In the Yucatan peninsula there is a trinomial that is the delight of its visitors: a cenote, an archaeological site and the colonial heritage. Dzibilchaltun is an interesting example of this.
Approximate travel time: half a day
How to get there: Dzibilchaltun is located just 13 miles from Merida, on the highway to Puerto Progreso. You can go by car, or, at the local bus stop, you can take the bus going to Dzibilchaltun.
The challenge: do you dare to take a dip in the Xlacah cenote?
What you will need: it is essential to bring sunscreen and insect repellent. If you are planning to swim in the cenote, come wearing your swimsuit, as there are no dressing rooms nearby. On hot days, try to wear T-shirts with long sleeves and light colors.
What you cannot miss: Leisurely tour the archaeological site and the Museum of the Maya People. Ideally, you should visit this site during the summer or fall equinoxes, when you will be able to see a phenomenon of light on the Templo de las Siete Muñecas (Temple of the Seven Dolls).

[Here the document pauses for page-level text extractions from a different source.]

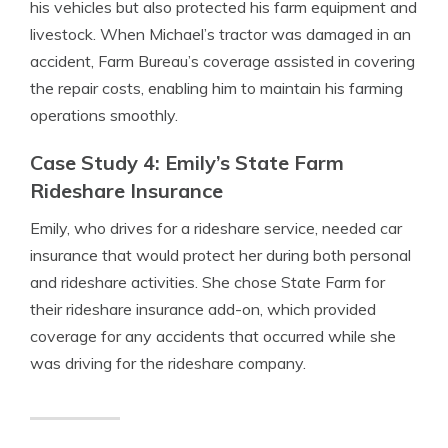
his vehicles but also protected his farm equipment and
livestock. When Michael’s tractor was damaged in an
accident, Farm Bureau’s coverage assisted in covering
the repair costs, enabling him to maintain his farming
operations smoothly.
Case Study 4: Emily’s State Farm
Rideshare Insurance
Emily, who drives for a rideshare service, needed car
insurance that would protect her during both personal
and rideshare activities. She chose State Farm for
their rideshare insurance add-on, which provided
coverage for any accidents that occurred while she
was driving for the rideshare company.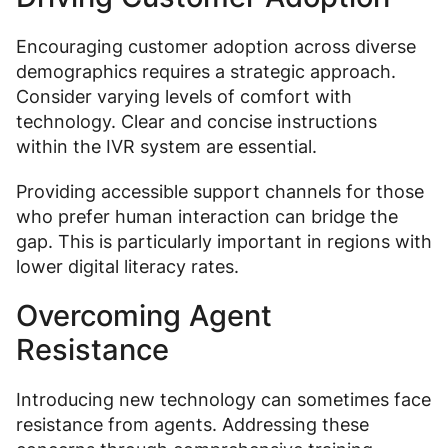
Encouraging customer adoption across diverse
demographics requires a strategic approach.
Consider varying levels of comfort with
technology. Clear and concise instructions
within the IVR system are essential.
Providing accessible support channels for those
who prefer human interaction can bridge the
gap. This is particularly important in regions with
lower digital literacy rates.
Overcoming Agent
Resistance
Introducing new technology can sometimes face
resistance from agents. Addressing these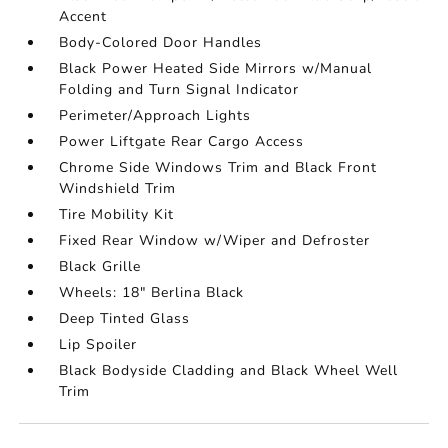
Accent
Body-Colored Door Handles
Black Power Heated Side Mirrors w/Manual
Folding and Turn Signal Indicator
Perimeter/Approach Lights
Power Liftgate Rear Cargo Access
Chrome Side Windows Trim and Black Front
Windshield Trim
Tire Mobility Kit
Fixed Rear Window w/Wiper and Defroster
Black Grille
Wheels: 18" Berlina Black
Deep Tinted Glass
Lip Spoiler
Black Bodyside Cladding and Black Wheel Well
Trim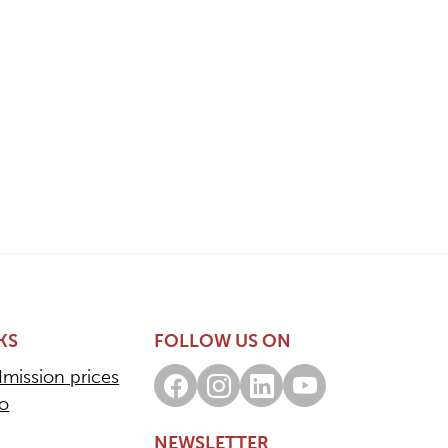
KS
FOLLOW US ON
dmission prices
Facebook
Instagram
LinkedIn
Youtube
fo
NEWSLETTER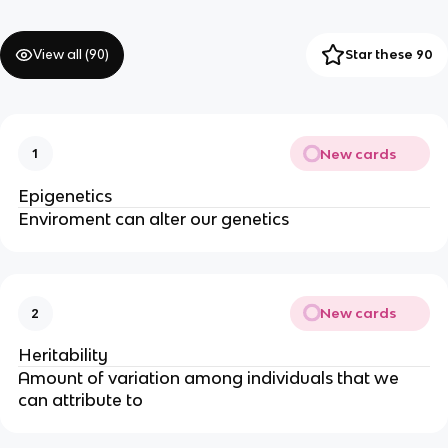
View all (
90
)
Star these 90
New cards
1
Epigenetics
Enviroment can alter our genetics
New cards
2
Heritability
Amount of variation among individuals that we 
can attribute to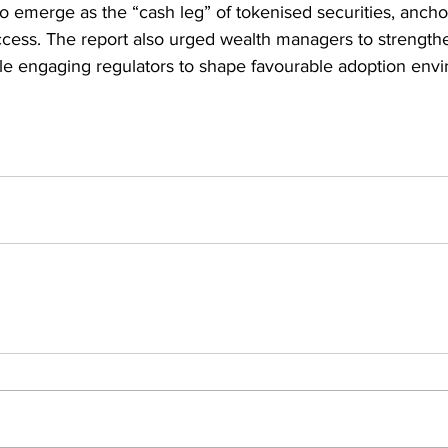
 to emerge as the “cash leg” of tokenised securities, anch
cess. The report also urged wealth managers to strength
le engaging regulators to shape favourable adoption env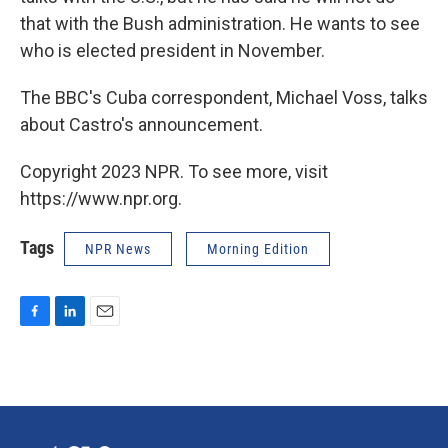
that with the Bush administration. He wants to see
who is elected president in November.
The BBC's Cuba correspondent, Michael Voss, talks
about Castro's announcement.
Copyright 2023 NPR. To see more, visit
https://www.npr.org.
Tags
NPR News
Morning Edition
F
L
E
a
i
m
c
n
a
e
k
i
b
e
l
o
d
o
I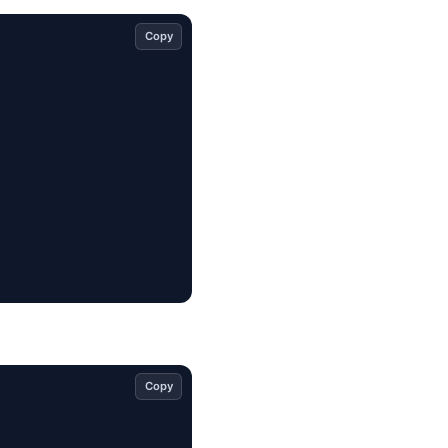
Copy
Copy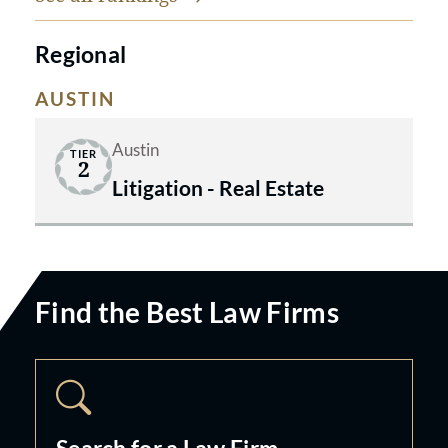
Regional
AUSTIN
Austin
TIER
2
Litigation - Real Estate
Find the Best Law Firms
Search for a Law Firm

Archaeologists offer a very local explanation: the Maya always sought to be close to the mouth of a cenote that would provide clean water, and therefore built their pyramids close to these natural pools. When the Spaniards arrived in the Yucatan Peninsula, they saw the advantage of having stones close by with which to build their homes, as well as a source for water; therefore, they built their cities close to the Maya constructions. Thus, a trinomial arose which is constantly seen in the geography of Yucatan. Dzibilchaltun was a major Maya city, which, during colonial times became a villa with an open chapel. The Xlacah cenote has been witness to both eras, and preserves within its depth of 140 feet several archaeological secrets.
The Museum of the Maya People is the first stop in this route. In it you will discover the lifestyle of the ancient Maya, which is still preserved in some communities. The Maya house, which has an oval structure and thatched roofs, was built with thermal materials. Simplicity is its main feature, as well as the hammock, the versatile piece of furniture used for relaxing, coexisting and sleeping. Outside, the crops and fruit trees remind us of the generosity of the land in Yucatan.
The archaeological site lies a few feet from the Museum, and at the end of a long and wide sacbe, a white stone path, you will find the Temple of the Seven Dolls or the Temple of the Sun. It is quite possible that this building was used as an astronomical observatory. Archaeologists have found numerous stucco decorations, as well as seven small sculptures which gave the temple its name. It is not very high; you can climb to the top and enjoy a beautiful view of the place.
This temple, which was found covered by the remains of a larger temple, has a great peculiarity. The windows and doors are perfectly aligned with the spring equinox, so that the sun appears at the door and seems to illuminate the whole enclosure dedicated to it with its rays. Dzibilchaltun is one of the many examples of the astronomical wisdom achieved by the Maya, which continues to astound the whole world.
The sacbe connects this temple with a set of more uniform constructions, such as platforms and slopes. In the center of what was perhaps the central square of the Maya city, the Franciscan friars built and open air chapel in the sixteenth century. They obviously used the stones coming from the pyramids to build the Catholic Church.
Children and those who are not so young will be waiting for this moment: very close to the chapel, and under the shade of leafy trees, is the Xlacah cenote. It appears to be a pool about 328 feet long, beautifully covered with lilies. However, you should swim very carefully: in one of its edges it is only 3 feet deep, but toward its center it reaches a depth of 141 feet. Divers have found a horizontal gallery, a large space, which has not been explored up to where it ends. Wear your life jacket or enjoy staying in the shallow area.